*Activity*
Copy all records exactly, excluding images.

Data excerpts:
##########

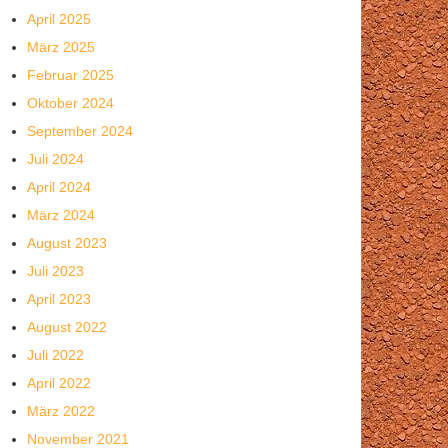
April 2025
März 2025
Februar 2025
Oktober 2024
September 2024
Juli 2024
April 2024
März 2024
August 2023
Juli 2023
April 2023
August 2022
Juli 2022
April 2022
März 2022
November 2021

##########

*Result of this exercise*
April 2025
März 2025
Februar 2025
Oktober 2024
September 2024
Juli 2024
April 2024
März 2024
August 2023
Juli 2023
April 2023
August 2022
Juli 2022
April 2022
März 2022
November 2021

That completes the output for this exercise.